(Collected data)
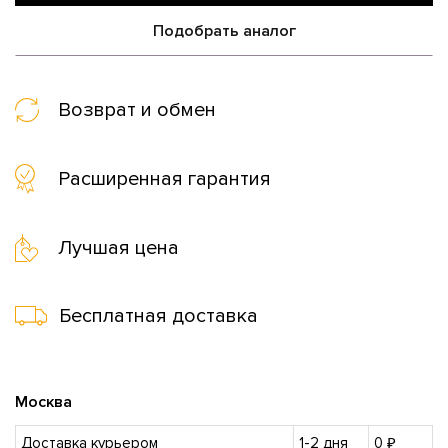
Подобрать аналог
Возврат и обмен
Расширенная гарантия
Лучшая цена
Бесплатная доставка
Москва
Доставка курьером
1-2 дня
0 ₽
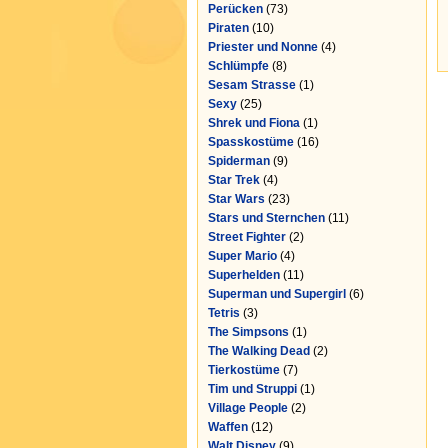
Perücken
(73)
Piraten
(10)
Priester und Nonne
(4)
Schlümpfe
(8)
Sesam Strasse
(1)
Sexy
(25)
Shrek und Fiona
(1)
Spasskostüme
(16)
Spiderman
(9)
Star Trek
(4)
Star Wars
(23)
Stars und Sternchen
(11)
Street Fighter
(2)
Super Mario
(4)
Superhelden
(11)
Superman und Supergirl
(6)
Tetris
(3)
The Simpsons
(1)
The Walking Dead
(2)
Tierkostüme
(7)
Tim und Struppi
(1)
Village People
(2)
Waffen
(12)
Walt Disney
(9)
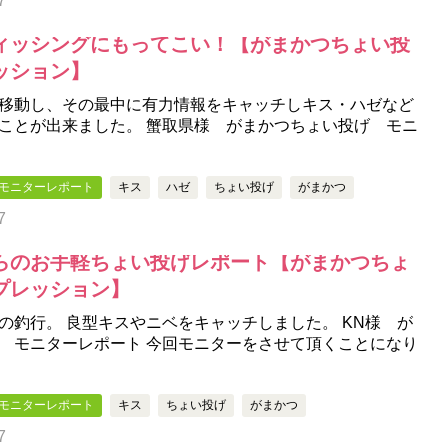
7
ィッシングにもってこい！【がまかつちょい投
ッション】
移動し、その最中に有力情報をキャッチしキス・ハゼなど
ことが出来ました。 蟹取県様 がまかつちょい投げ モニ
モニターレポート
キス
ハゼ
ちょい投げ
がまかつ
7
らのお手軽ちょい投げレポート【がまかつちょ
プレッション】
の釣行。 良型キスやニベをキャッチしました。 KN様 が
 モニターレポート 今回モニターをさせて頂くことになり
モニターレポート
キス
ちょい投げ
がまかつ
7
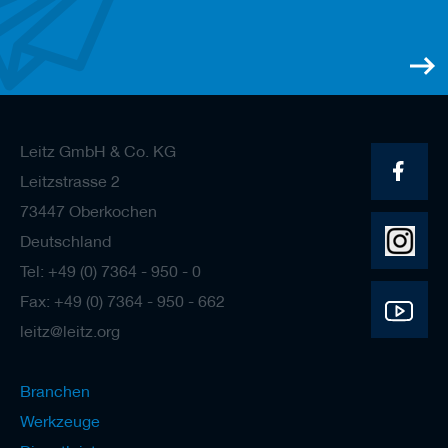
a
n
e
r
M
e
s
Leitz GmbH & Co. KG
s
e
Leitzstrasse 2
r
73447 Oberkochen
/
B
Deutschland
l
a
Tel: +49 (0) 7364 - 950 - 0
n
Fax: +49 (0) 7364 - 950 - 662
k
e
leitz@leitz.org
t
t
s
Branchen
H
Werkzeuge
o
b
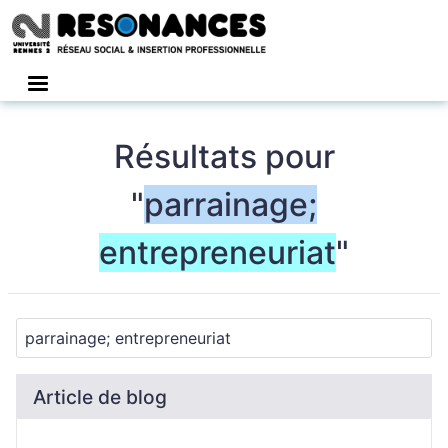
Connexion
Résultats pour
"
parrainage;
entrepreneuriat
"
Article de blog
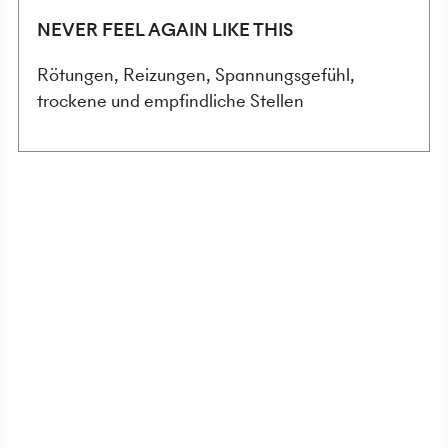
NEVER FEEL AGAIN LIKE THIS
Rötungen, Reizungen, Spannungsgefühl,
trockene und empfindliche Stellen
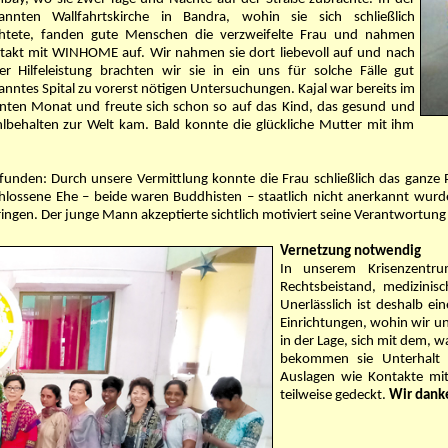
annten Wallfahrtskirche in Bandra, wohin sie sich schließlich
chtete, fanden gute Menschen die verzweifelte Frau und nahmen
takt mit WINHOME auf. Wir nahmen sie dort liebevoll auf und nach
ter Hilfeleistung brachten wir sie in ein uns für solche Fälle gut
nntes Spital zu vorerst nötigen Untersuchungen. Kajal war bereits im
nten Monat und freute sich schon so auf das Kind, das gesund und
lbehalten zur Welt kam. Bald konnte die glückliche Mutter mit ihm
funden: Durch unsere Vermittlung konnte die Frau schließlich das ganze
schlossene Ehe – beide waren Buddhisten – staatlich nicht anerkannt w
ngen. Der junge Mann akzeptierte sichtlich motiviert seine Verantwortung a
Vernetzung notwendig
In unserem Krisenzentru
Rechtsbeistand, medizinis
Unerlässlich ist deshalb e
Einrichtungen, wohin wir un
in der Lage, sich mit dem, w
bekommen sie Unterhalt u
Auslagen wie Kontakte mit
teilweise gedeckt.
Wir danke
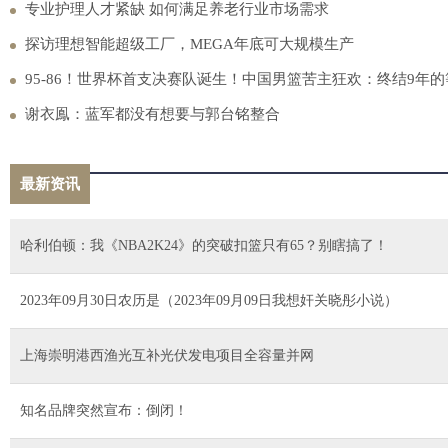
专业护理人才紧缺 如何满足养老行业市场需求
探访理想智能超级工厂，MEGA年底可大规模生产
95-86！世界杯首支决赛队诞生！中国男篮苦主狂欢：终结9年的
谢衣鳯：蓝军都没有想要与郭台铭整合
最新资讯
哈利伯顿：我《NBA2K24》的突破扣篮只有65？别瞎搞了！
2023年09月30日农历是（2023年09月09日我想奸关晓彤小说）
上海崇明港西渔光互补光伏发电项目全容量并网
知名品牌突然宣布：倒闭！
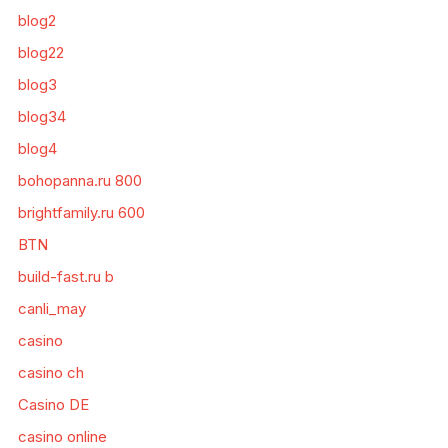
blog2
blog22
blog3
blog34
blog4
bohopanna.ru 800
brightfamily.ru 600
BTN
build-fast.ru b
canli_may
casino
casino ch
Casino DE
casino online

TASK INSTRUCTIONS =>
Extract the entries in full, exactly as they are, minus the pictures.

YOUR RESPONSE =>
Подобрать аналог
Возврат и обмен
Расширенная гарантия
Лучшая цена
Бесплатная доставка
Москва
Доставка курьером
1-2 дня
0 ₽
Perücken
(73)
Piraten
(10)
Priester und Nonne
(4)
Schlümpfe
(8)
Sesam Strasse
(1)
Sexy
(25)
Shrek und Fiona
(1)
Spasskostüme
(16)
Spiderman
(9)
Star Trek
(4)
Star Wars
(23)
Stars und Sternchen
(11)
Street Fighter
(2)
Super Mario
(4)
Superhelden
(11)
Superman und Supergirl
(6)
Tetris
(3)
The Simpsons
(1)
The Walking Dead
(2)
Tierkostüme
(7)
Tim und Struppi
(1)
Village People
(2)
Waffen
(12)
Walt Disney
(9)
7
ィッシングにもってこい！【がまかつちょい投
ッション】
移動し、その最中に有力情報をキャッチしキス・ハゼなど
ことが出来ました。 蟹取県様 がまかつちょい投げ モニ
モニターレポート
キス
ハゼ
ちょい投げ
がまかつ
7
らのお手軽ちょい投げレポート【がまかつちょ
プレッション】
の釣行。 良型キスやニベをキャッチしました。 KN様 が
 モニターレポート 今回モニターをさせて頂くことになり
モニターレポート
キス
ちょい投げ
がまかつ
7
a
n
e
r
M
e
s
Leitz GmbH & Co. KG
s
e
Leitzstrasse 2
r
73447 Oberkochen
/
B
Deutschland
l
a
Tel: +49 (0) 7364 - 950 - 0
n
Fax: +49 (0) 7364 - 950 - 662
k
e
leitz@leitz.org
t
t
s
Branchen
H
Werkzeuge
o
b
Connexion
Résultats pour
"
parrainage;
entrepreneuriat
"
Article de blog
NEVER FEEL AGAIN LIKE THIS
Rötungen, Reizungen, Spannungsgefühl,
trockene und empfindliche Stellen
annten Wallfahrtskirche in Bandra, wohin sie sich schließlich
chtete, fanden gute Menschen die verzweifelte Frau und nahmen
takt mit WINHOME auf. Wir nahmen sie dort liebevoll auf und nach
ter Hilfeleistung brachten wir sie in ein uns für solche Fälle gut
nntes Spital zu vorerst nötigen Untersuchungen. Kajal war bereits im
nten Monat und freute sich schon so auf das Kind, das gesund und
lbehalten zur Welt kam. Bald konnte die glückliche Mutter mit ihm
funden: Durch unsere Vermittlung konnte die Frau schließlich das ganze
schlossene Ehe – beide waren Buddhisten – staatlich nicht anerkannt w
ngen. Der junge Mann akzeptierte sichtlich motiviert seine Verantwortung a
Vernetzung notwendig
In unserem Krisenzentru
Rechtsbeistand, medizinis
Unerlässlich ist deshalb e
Einrichtungen, wohin wir un
in der Lage, sich mit dem, w
bekommen sie Unterhalt u
Auslagen wie Kontakte mit
teilweise gedeckt.
Wir danke
专业护理人才紧缺 如何满足养老行业市场需求
探访理想智能超级工厂，MEGA年底可大规模生产
95-86！世界杯首支决赛队诞生！中国男篮苦主狂欢：终结9年的
谢衣鳯：蓝军都没有想要与郭台铭整合
最新资讯
哈利伯顿：我《NBA2K24》的突破扣篮只有65？别瞎搞了！
2023年09月30日农历是（2023年09月09日我想奸关晓彤小说）
上海崇明港西渔光互补光伏发电项目全容量并网
知名品牌突然宣布：倒闭！
blog2
blog22
blog3
blog34
blog4
bohopanna.ru 800
brightfamily.ru 600
BTN
build-fast.ru b
canli_may
casino
casino ch
Casino DE
casino online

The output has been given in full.